Important stuff from another 8-1 loss to the Twins on the darkest timeline

The Astros and the Royals are the American League's very best, the Twins are hitting with vigor and purpose again, and the Sox can't find anyone who can even slug .500, or catch line drives hit right at them, or string hits together off No. 6 quality starters. Or do anything right.

After the Sox started the week with a cathartic walk-off victory against Corey Kluber and the Indians to reach the hallowed mountaintop of a game over .500, they finished Sunday with an incompetent dud that capped off a 1-5 stretch against the Tribe and Twins to plummet below both in the divisions standings, and snatch back that 'Worst Run Differential in the AL' crown for their own.

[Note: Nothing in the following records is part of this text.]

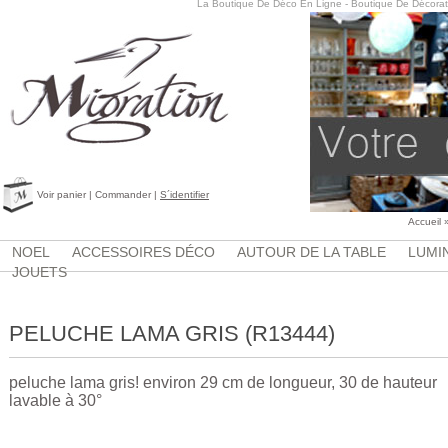
La Boutique De Déco En Ligne - Boutique De Décorat
Voir panier
|
Commander
|
S´identifier
Accueil
NOEL
ACCESSOIRES DÉCO
AUTOUR DE LA TABLE
LUMI
JOUETS
PELUCHE LAMA GRIS (R13444)
peluche lama gris! environ 29 cm de longueur, 30 de hauteur
lavable à 30°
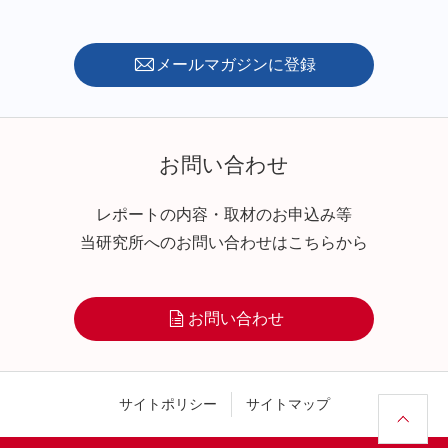
メールマガジンに登録
お問い合わせ
レポートの内容・取材のお申込み等
当研究所へのお問い合わせはこちらから
お問い合わせ
サイトポリシー
サイトマップ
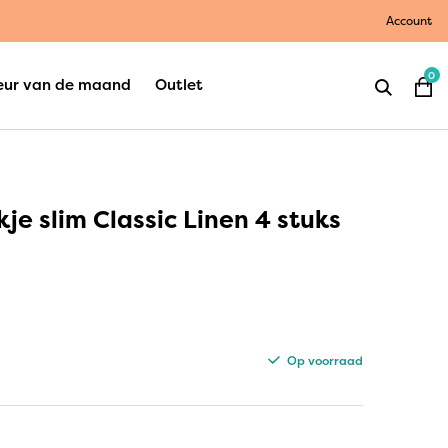
Account
0
eur van de maand
Outlet
je slim Classic Linen 4 stuks
Op voorraad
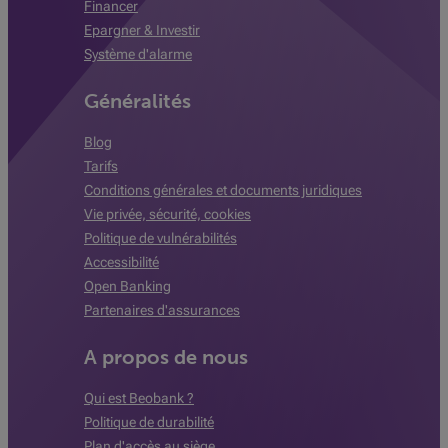
Financer
Epargner & Investir
Système d'alarme
Généralités
Blog
Tarifs
Conditions générales et documents juridiques
Vie privée, sécurité, cookies
Politique de vulnérabilités
Accessibilité
Open Banking
Partenaires d'assurances
A propos de nous
Qui est Beobank ?
Politique de durabilité
Plan d'accès au siège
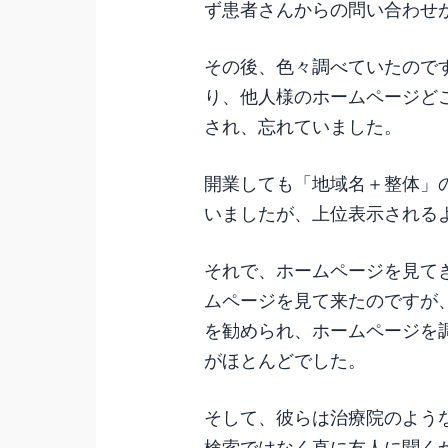
ず患者さんからの問い合わせ
その後、色々調べていたので
り、他人様のホームページど
され、忘れていました。
開業しても「地域名＋整体」
いましたが、上位表示される
それで、ホームページを見て
ムページを見て来たのですが、
を勧められ、ホームページを
がほとんどでした。
そして、彼らは治療院のよう
検索ではなく直に友人に聞くか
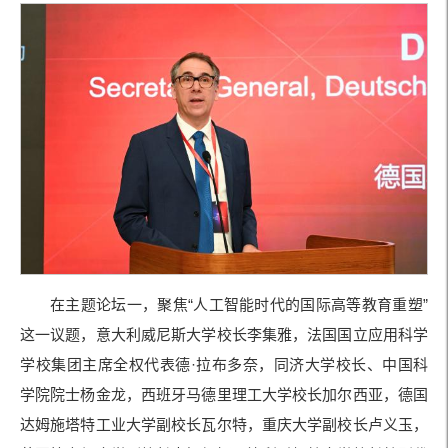
在主题论坛一，聚焦“人工智能时代的国际高等教育重塑”
这一议题，意大利威尼斯大学校长李集雅，法国国立应用科学
学校集团主席全权代表德·拉布多奈，同济大学校长、中国科
学院院士杨金龙，西班牙马德里理工大学校长加尔西亚，德国
达姆施塔特工业大学副校长瓦尔特，重庆大学副校长卢义玉，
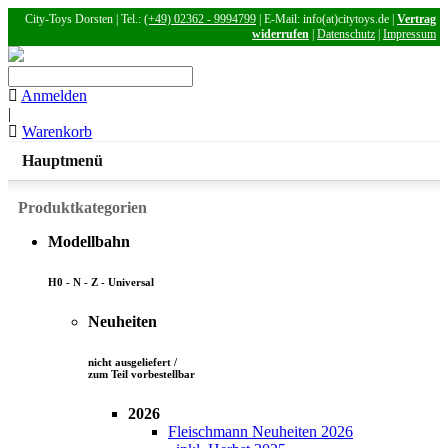
City-Toys Dorsten | Tel.:
(+49) 02362 - 9994799
| E-Mail: info(at)citytoys.de |
Vertrag
widerrufen
|
Datenschutz
|
Impressum
Anmelden
|
Warenkorb
Hauptmenü
Produktkategorien
Modellbahn
H0 - N - Z - Universal
Neuheiten
nicht ausgeliefert /
zum Teil vorbestellbar
2026
Fleischmann Neuheiten 2026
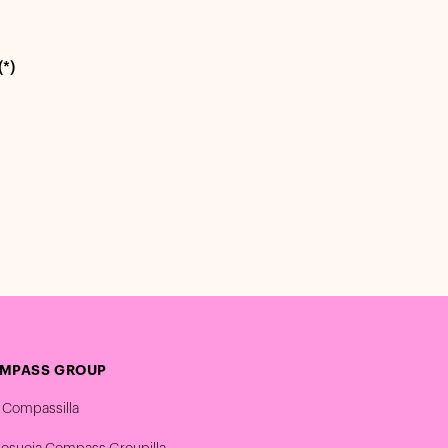
(*)
MPASS GROUP
 Compassilla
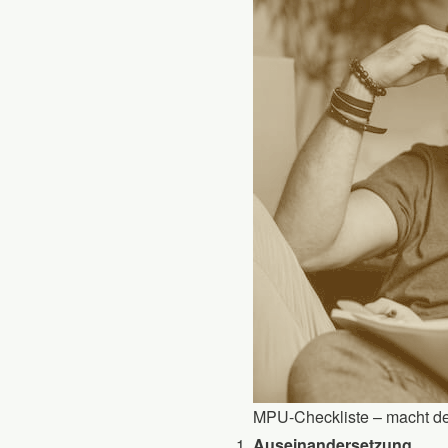
MPU-Checkliste – macht deu
Auseinandersetzung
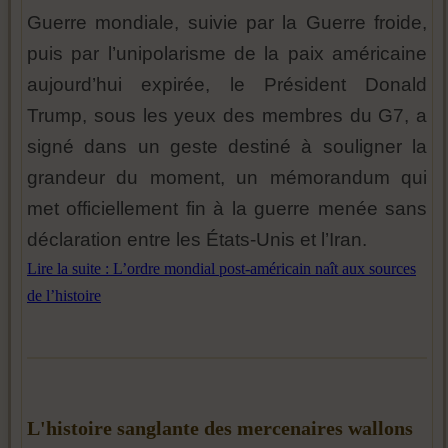
Guerre mondiale, suivie par la Guerre froide,
puis par l’unipolarisme de la paix américaine
aujourd’hui expirée, le Président Donald
Trump, sous les yeux des membres du G7, a
signé dans un geste destiné à souligner la
grandeur du moment, un mémorandum qui
met officiellement fin à la guerre menée sans
déclaration entre les États-Unis et l’Iran.
Lire la suite : L’ordre mondial post-américain naît aux sources
de l’histoire
L'histoire sanglante des mercenaires wallons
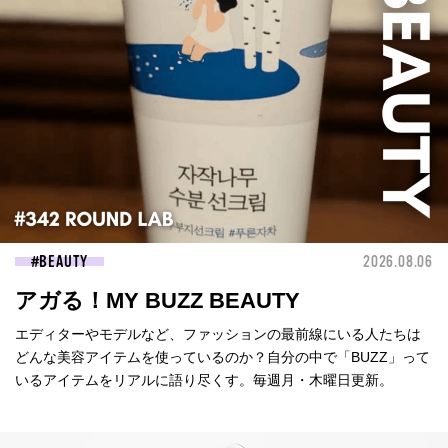
BEAUTY
2026.08.06
アガる！MY BUZZ BEAUTY
エディターやモデルなど、ファッションの最前線にいる人たちは
どんな美容アイテムを使っているのか？自分の中で「BUZZ」って
いるアイテムをリアルに語り尽くす。毎週月・木曜日更新。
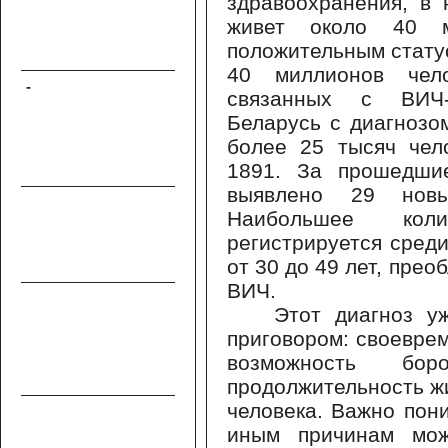
здравоохранения, в
живет около 40 
положительным стату
40 миллионов чел
-
связанных с ВИЧ-
Беларусь с диагноз
более 25 тысяч чел
1891. За прошедши
выявлено 29 новы
Наибольшее кол
регистрируется сред
от 30 до 49 лет, прео
ВИЧ.
Этот диагноз у
приговором: своевре
возможность бо
продолжительность жи
человека. Важно пони
иным причинам мо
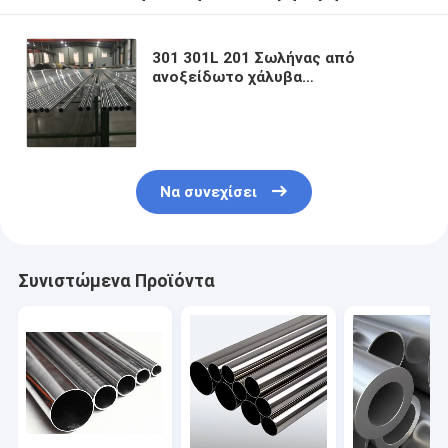
301 301L 201 Σωλήνας από
ανοξείδωτο χάλυβα
συγκολλημένος με φινίρισμα 8K
εξαιρετικά γυαλισμένο για
διακοσμητικούς σκοπούς
Να συνεχίσει
Συνιστώμενα Προϊόντα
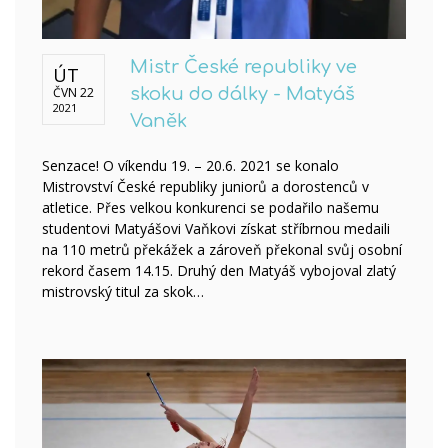
Mistr České republiky ve
ÚT
ČVN 22
skoku do dálky - Matyáš
2021
Vaněk
Senzace! O víkendu 19. – 20.6. 2021 se konalo
Mistrovství České republiky juniorů a dorostenců v
atletice. Přes velkou konkurenci se podařilo našemu
studentovi Matyášovi Vaňkovi získat stříbrnou medaili
na 110 metrů překážek a zároveň překonal svůj osobní
rekord časem 14.15. Druhý den Matyáš vybojoval zlatý
mistrovský titul za skok…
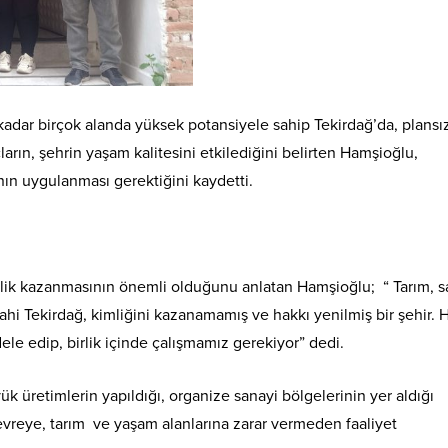
 kadar birçok alanda yüksek potansiyele sahip Tekirdağ’da, plansı
rın, şehrin yaşam kalitesini etkilediğini belirten Hamşioğlu,
ının uygulanması gerektiğini kaydetti.
mlik kazanmasının önemli olduğunu anlatan Hamşioğlu; “ Tarım, s
ahi Tekirdağ, kimliğini kazanamamış ve hakkı yenilmiş bir şehir. 
le edip, birlik içinde çalışmamız gerekiyor” dedi.
üretimlerin yapıldığı, organize sanayi bölgelerinin yer aldığı
evreye, tarım ve yaşam alanlarına zarar vermeden faaliyet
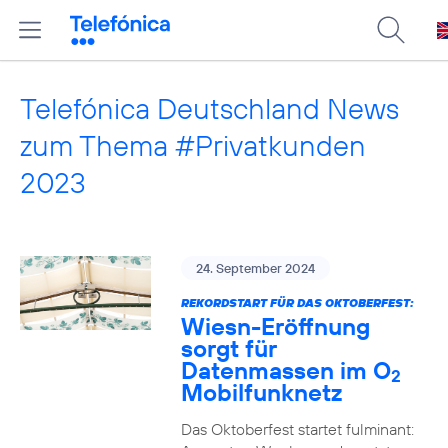
Telefónica Deutschland News
zum Thema #Privatkunden
2023
24. September 2024
REKORDSTART FÜR DAS OKTOBERFEST:
Wiesn-Eröffnung
sorgt für
Datenmassen im O
2
Mobilfunknetz
Das Oktoberfest startet fulminant:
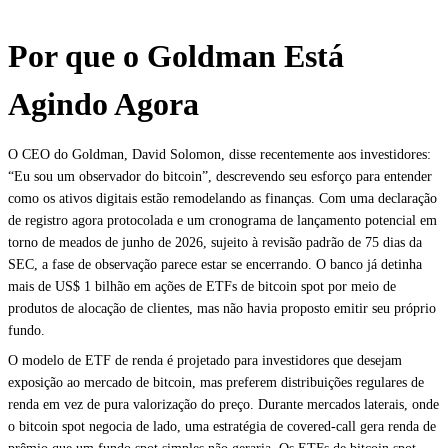
Por que o Goldman Está
Agindo Agora
O CEO do Goldman, David Solomon, disse recentemente aos investidores:
“Eu sou um observador do bitcoin”, descrevendo seu esforço para entender
como os ativos digitais estão remodelando as finanças. Com uma declaração
de registro agora protocolada e um cronograma de lançamento potencial em
torno de meados de junho de 2026, sujeito à revisão padrão de 75 dias da
SEC, a fase de observação parece estar se encerrando. O banco já detinha
mais de US$ 1 bilhão em ações de ETFs de bitcoin spot por meio de
produtos de alocação de clientes, mas não havia proposto emitir seu próprio
fundo.
O modelo de ETF de renda é projetado para investidores que desejam
exposição ao mercado de bitcoin, mas preferem distribuições regulares de
renda em vez de pura valorização do preço. Durante mercados laterais, onde
o bitcoin spot negocia de lado, uma estratégia de covered-call gera renda de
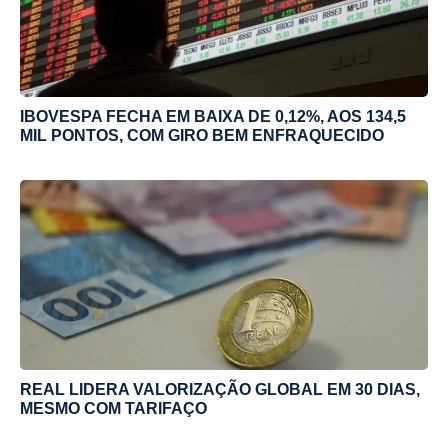
IBOVESPA FECHA EM BAIXA DE 0,12%, AOS 134,5
MIL PONTOS, COM GIRO BEM ENFRAQUECIDO
REAL LIDERA VALORIZAÇÃO GLOBAL EM 30 DIAS,
MESMO COM TARIFAÇO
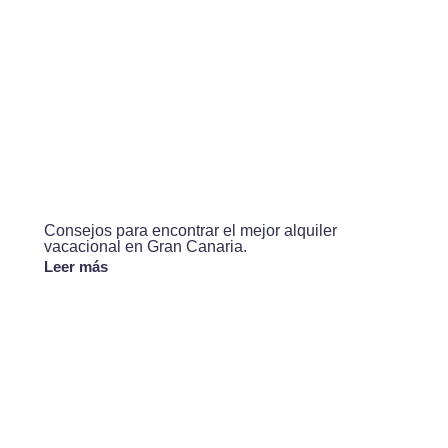
Consejos para encontrar el mejor alquiler
vacacional en Gran Canaria.
Leer más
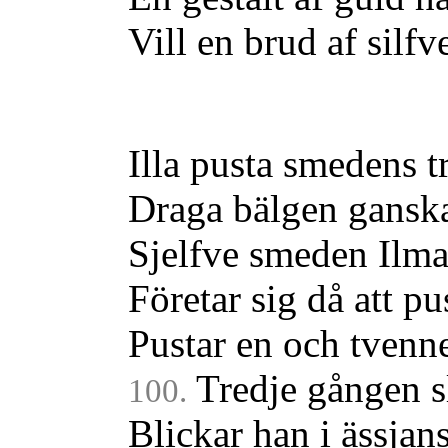
Vill en brud af silfv
Illa pusta smedens tr
Draga bälgen ganska
Sjelfve smeden Ilma
Företar sig då att pu
Pustar en och tvenn
Tredje gången s
100.
Blickar han i ässjan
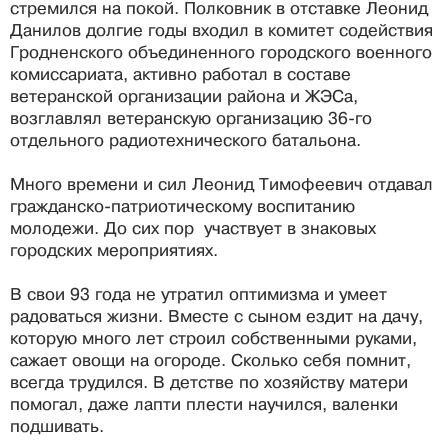
стремился на покой. Полковник в отставке Леонид
Данилов долгие годы входил в комитет содействия
Гродненского объединенного городского военного
комиссариата, активно работал в составе
ветеранской организации района и ЖЭСа,
возглавлял ветеранскую организацию 36-го
отдельного радиотехнического батальона.
Много времени и сил Леонид Тимофеевич отдавал
гражданско-патриотическому воспитанию
молодежи. До сих пор участвует в знаковых
городских мероприятиях.
В свои 93 года не утратил оптимизма и умеет
радоваться жизни. Вместе с сыном ездит на дачу,
которую много лет строил собственными руками,
сажает овощи на огороде. Сколько себя помнит,
всегда трудился. В детстве по хозяйству матери
помогал, даже лапти плести научился, валенки
подшивать.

Despite the floodgates opening for a four-run fourth after an Adam Eaton error, and an inability to keep Brian Dozier in the ballpark registering as the major factors in this loss, the Sox didn't score as many as four runs in a single game all week. The offense is to blame, the offense is to blame. It's any White Sox season from 2007 to present, and the offense probably deserves some blame.

Box Score 

  • Jose Quintana was charged with six earned runs in six innings on the day, since he only got one taken off his tab when Eaton whiffed on a Joe Mauer liner to center field that scored Shane Robinson. The error kickstarted a Murphy's Law fourth, further extended when a hard Torii Hunter grounder deflected off Quintana's glove and died perfectly between the mound and second base, scoring Mauer, and leaving two more runners on who would also score. Two more runs got added to his tab in the seventh when Scott Carroll allowed two inherited runners to score on Dozier's second home run of the day. It's not like Quintana was dominant, but he threw strikes and got good action on his secondary stuff, and his stat line looks like he was hammered.
  • Kyle Gibson has now struck out 27 batters in 56.1 innings of work this year, a paltry sum in this strikeout-crazed era. 12 of those strikeouts have come in his 16 innings of work against the White Sox, who account for two of his nine starts. Against the rest of the league, he's struck out 15 batters in 40 innings and averaged less than six innings per start.  Against Sox hitting, Gibson's sinker-slider combo becomes worthy of contorted, hopeless swings: whether its Carlos Sanchez swinging at a ball that might as well be inside of him, Jose Abreu looking behind on mediocre fastballs, or Alexei Ramirez swinging the Sox out of a promising second inning by waiving at sliders that started outside and finished in Joliet. The constant in all this early-season statistical noise is the Sox offense is awful.
  • Jose Abreu homered for the only run of the day, a necessary respite for him as he slowly gets sucked into larger criticism of this offense's incompetence.
  • Avisail Garcia returned to the lineup and served a single into right in his first at-bat, but left later in the game in favor of J.B. Shuck. Given the timing of his substitution, it could have just been a precaution since the game was already a laugher.
  • Dan Jennings pitched two clean innings of relief in garbage time, striking out two with no baserunners allowed. He needed that sort of outing badly.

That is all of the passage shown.